Problem: When a line of the listing below has the string "shall" in it, copy that line.
****************************************
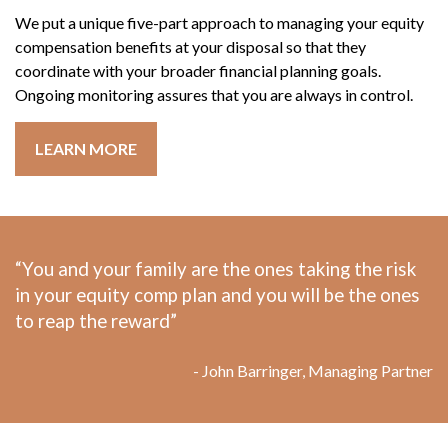
We put a unique five-part approach to managing your equity
compensation benefits at your disposal so that they
coordinate with your broader financial planning goals.
Ongoing monitoring assures that you are always in control.
LEARN MORE
“You and your family are the ones taking the risk
in your equity comp plan and you will be the ones
to reap the reward”
- John Barringer, Managing Partner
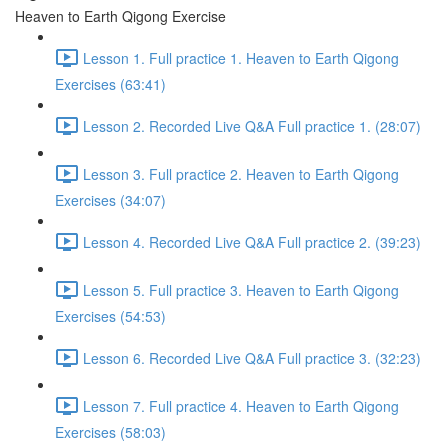
Heaven to Earth Qigong Exercise
Lesson 1. Full practice 1. Heaven to Earth Qigong
Exercises (63:41)
Lesson 2. Recorded Live Q&A Full practice 1. (28:07)
Lesson 3. Full practice 2. Heaven to Earth Qigong
Exercises (34:07)
Lesson 4. Recorded Live Q&A Full practice 2. (39:23)
Lesson 5. Full practice 3. Heaven to Earth Qigong
Exercises (54:53)
Lesson 6. Recorded Live Q&A Full practice 3. (32:23)
Lesson 7. Full practice 4. Heaven to Earth Qigong
Exercises (58:03)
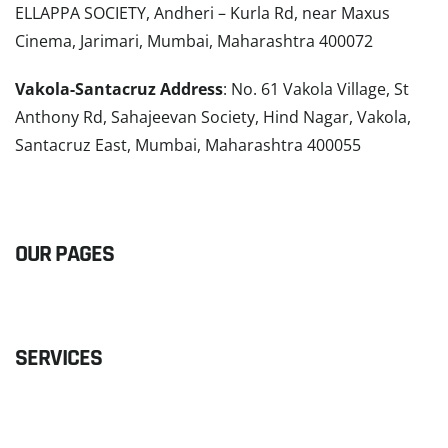
ELLAPPA SOCIETY, Andheri – Kurla Rd, near Maxus
Cinema, Jarimari, Mumbai, Maharashtra 400072
Vakola-Santacruz Address
: No. 61 Vakola Village, St
Anthony Rd, Sahajeevan Society, Hind Nagar, Vakola,
Santacruz East, Mumbai, Maharashtra 400055
READ MORE
OUR PAGES
SERVICES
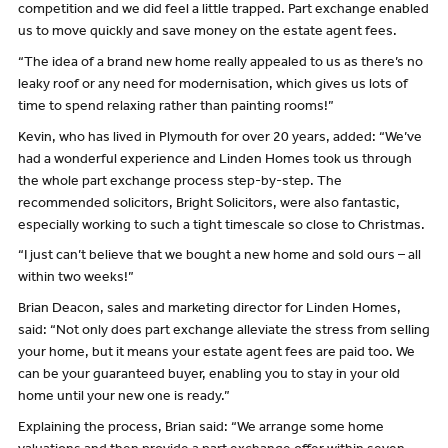
competition and we did feel a little trapped. Part exchange enabled
us to move quickly and save money on the estate agent fees.
“The idea of a brand new home really appealed to us as there’s no
leaky roof or any need for modernisation, which gives us lots of
time to spend relaxing rather than painting rooms!”
Kevin, who has lived in Plymouth for over 20 years, added: “We’ve
had a wonderful experience and Linden Homes took us through
the whole part exchange process step-by-step. The
recommended solicitors, Bright Solicitors, were also fantastic,
especially working to such a tight timescale so close to Christmas.
“I just can’t believe that we bought a new home and sold ours – all
within two weeks!”
Brian Deacon, sales and marketing director for Linden Homes,
said: “Not only does part exchange alleviate the stress from selling
your home, but it means your estate agent fees are paid too. We
can be your guaranteed buyer, enabling you to stay in your old
home until your new one is ready.”
Explaining the process, Brian said: “We arrange some home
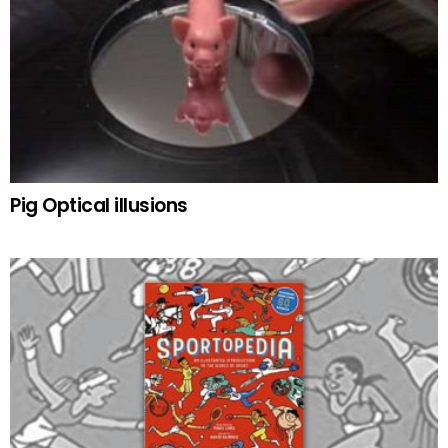
Pig Optical illusions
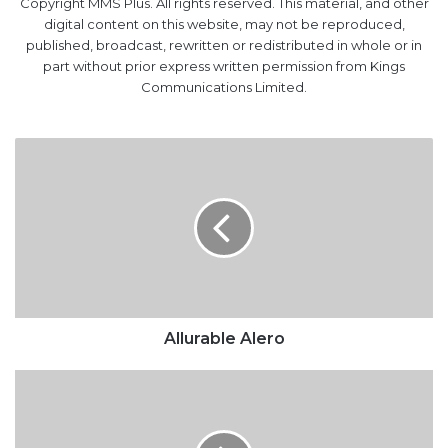
Copyright MMS Plus. All rights reserved. This material, and other
digital content on this website, may not be reproduced,
published, broadcast, rewritten or redistributed in whole or in
part without prior express written permission from Kings
Communications Limited.
Allurable
Alero
Allurable Alero
Power
lags
behind
other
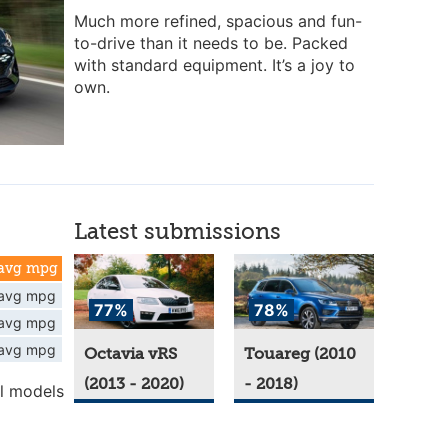
Much more refined, spacious and fun-
to-drive than it needs to be. Packed
with standard equipment. It’s a joy to
own.
Latest submissions
avg mpg
avg mpg
77%
78%
avg mpg
avg mpg
Octavia vRS
Touareg (2010
(2013 - 2020)
- 2018)
l models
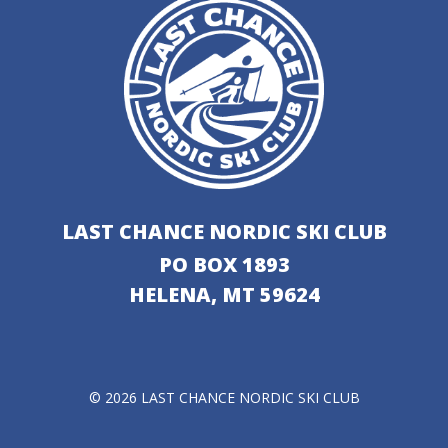
LAST CHANCE NORDIC SKI CLUB
PO BOX 1893
HELENA, MT 59624
© 2026 LAST CHANCE NORDIC SKI CLUB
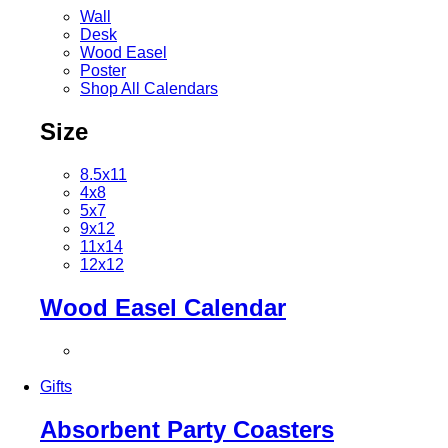
Wall
Desk
Wood Easel
Poster
Shop All Calendars
Size
8.5x11
4x8
5x7
9x12
11x14
12x12
Wood Easel Calendar
Gifts
Absorbent Party Coasters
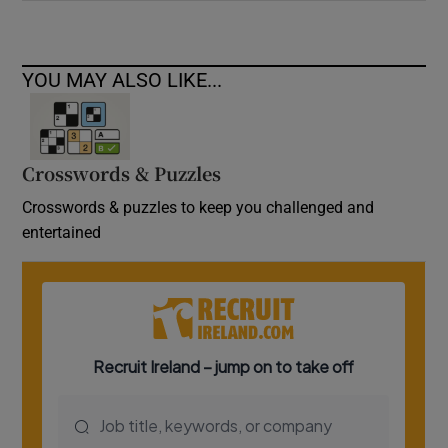
YOU MAY ALSO LIKE...
Crosswords & Puzzles
Crosswords & puzzles to keep you challenged and
entertained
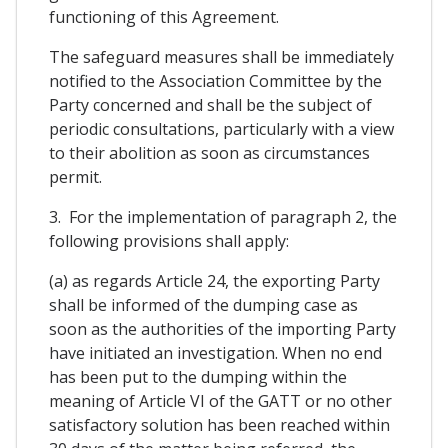
functioning of this Agreement.
The safeguard measures shall be immediately
notified to the Association Committee by the
Party concerned and shall be the subject of
periodic consultations, particularly with a view
to their abolition as soon as circumstances
permit.
3. For the implementation of paragraph 2, the
following provisions shall apply:
(a) as regards Article 24, the exporting Party
shall be informed of the dumping case as
soon as the authorities of the importing Party
have initiated an investigation. When no end
has been put to the dumping within the
meaning of Article VI of the GATT or no other
satisfactory solution has been reached within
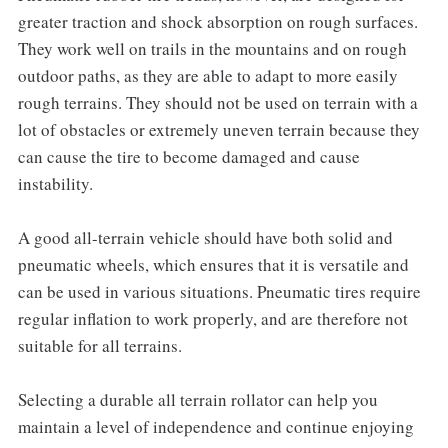
greater traction and shock absorption on rough surfaces.
They work well on trails in the mountains and on rough
outdoor paths, as they are able to adapt to more easily
rough terrains. They should not be used on terrain with a
lot of obstacles or extremely uneven terrain because they
can cause the tire to become damaged and cause
instability.
A good all-terrain vehicle should have both solid and
pneumatic wheels, which ensures that it is versatile and
can be used in various situations. Pneumatic tires require
regular inflation to work properly, and are therefore not
suitable for all terrains.
Selecting a durable all terrain rollator can help you
maintain a level of independence and continue enjoying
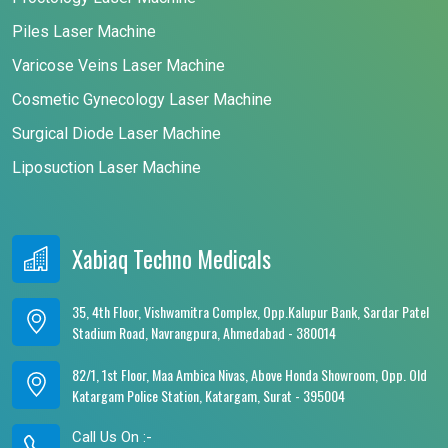
Piles Laser Machine
Varicose Veins Laser Machine
Cosmetic Gynecology Laser Machine
Surgical Diode Laser Machine
Liposuction Laser Machine
Xabiaq Techno Medicals
35, 4th Floor, Vishwamitra Complex, Opp.Kalupur Bank, Sardar Patel
Stadium Road, Navrangpura, Ahmedabad - 380014
82/1, 1st Floor, Maa Ambica Nivas, Above Honda Showroom, Opp. Old
Katargam Police Station, Katargam, Surat - 395004
Call Us On :-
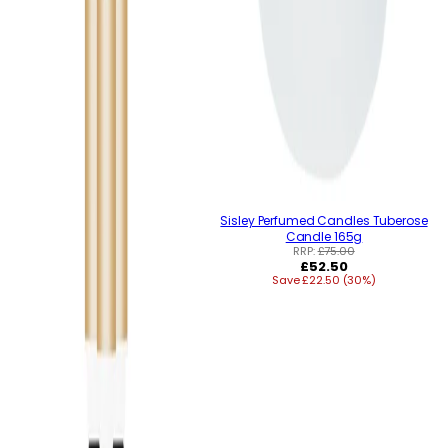
Sisley Perfumed Candles Tuberose
Candle 165g
RRP:
£75.00
Regular
£52.50
Save £22.50 (30%)
price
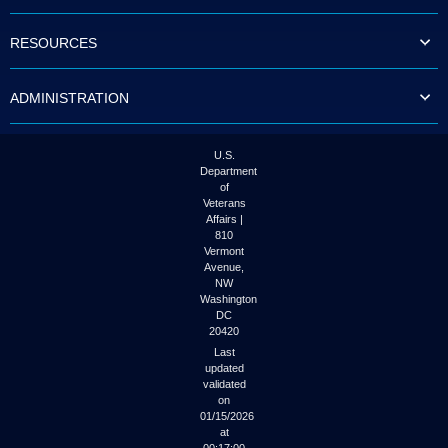
to
tab
RESOURCES
or
arrow
up
ADMINISTRATION
or
down
through
the
U.S.
submenu
Department
options
of
to
Veterans
access/activate
Affairs |
the
810
submenu
Vermont
links.
Avenue,
NW
Washington
DC
20420
Last
updated
validated
on
01/15/2026
at
00:17:00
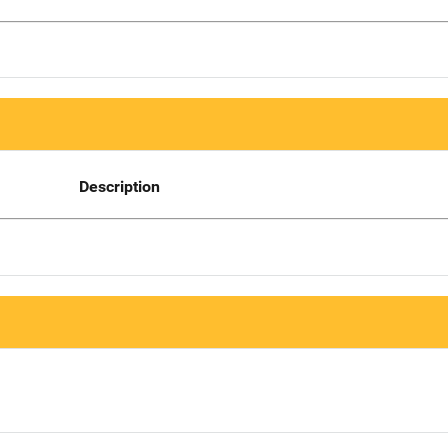
Description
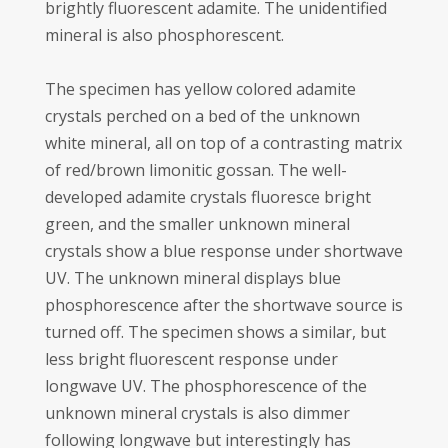
brightly fluorescent adamite. The unidentified
mineral is also phosphorescent.
The specimen has yellow colored adamite
crystals perched on a bed of the unknown
white mineral, all on top of a contrasting matrix
of red/brown limonitic gossan. The well-
developed adamite crystals fluoresce bright
green, and the smaller unknown mineral
crystals show a blue response under shortwave
UV. The unknown mineral displays blue
phosphorescence after the shortwave source is
turned off. The specimen shows a similar, but
less bright fluorescent response under
longwave UV. The phosphorescence of the
unknown mineral crystals is also dimmer
following longwave but interestingly has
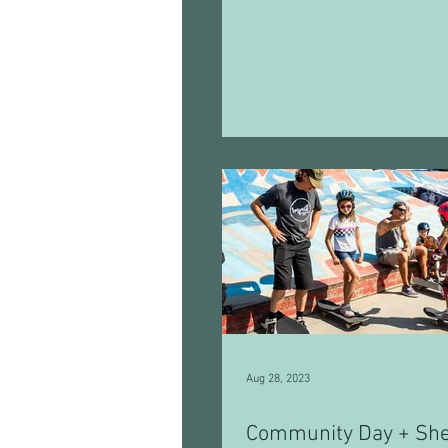
Aug 28, 2023
Community Day + Sh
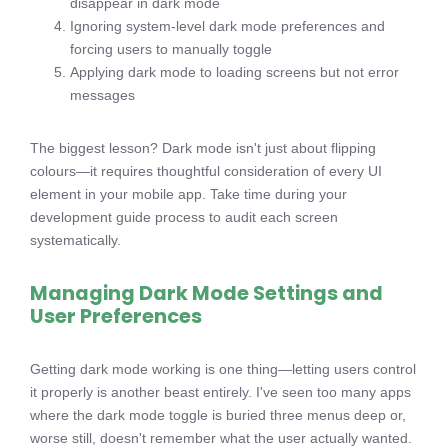
disappear in dark mode
Ignoring system-level dark mode preferences and
forcing users to manually toggle
Applying dark mode to loading screens but not error
messages
The biggest lesson? Dark mode isn't just about flipping
colours—it requires thoughtful consideration of every UI
element in your mobile app. Take time during your
development guide process to audit each screen
systematically.
Managing Dark Mode Settings and
User Preferences
Getting dark mode working is one thing—letting users control
it properly is another beast entirely. I've seen too many apps
where the dark mode toggle is buried three menus deep or,
worse still, doesn't remember what the user actually wanted.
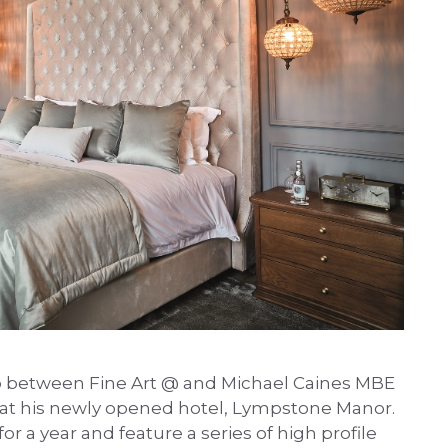
p between Fine Art @ and Michael Caines MBE
 at his newly opened hotel, Lympstone Manor.
r a year and feature a series of high profile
****************************************
Solved exercise:
The safeguard measures shall be immediately
Party concerned and shall be the subject of
following provisions shall apply:
shall be informed of the dumping case as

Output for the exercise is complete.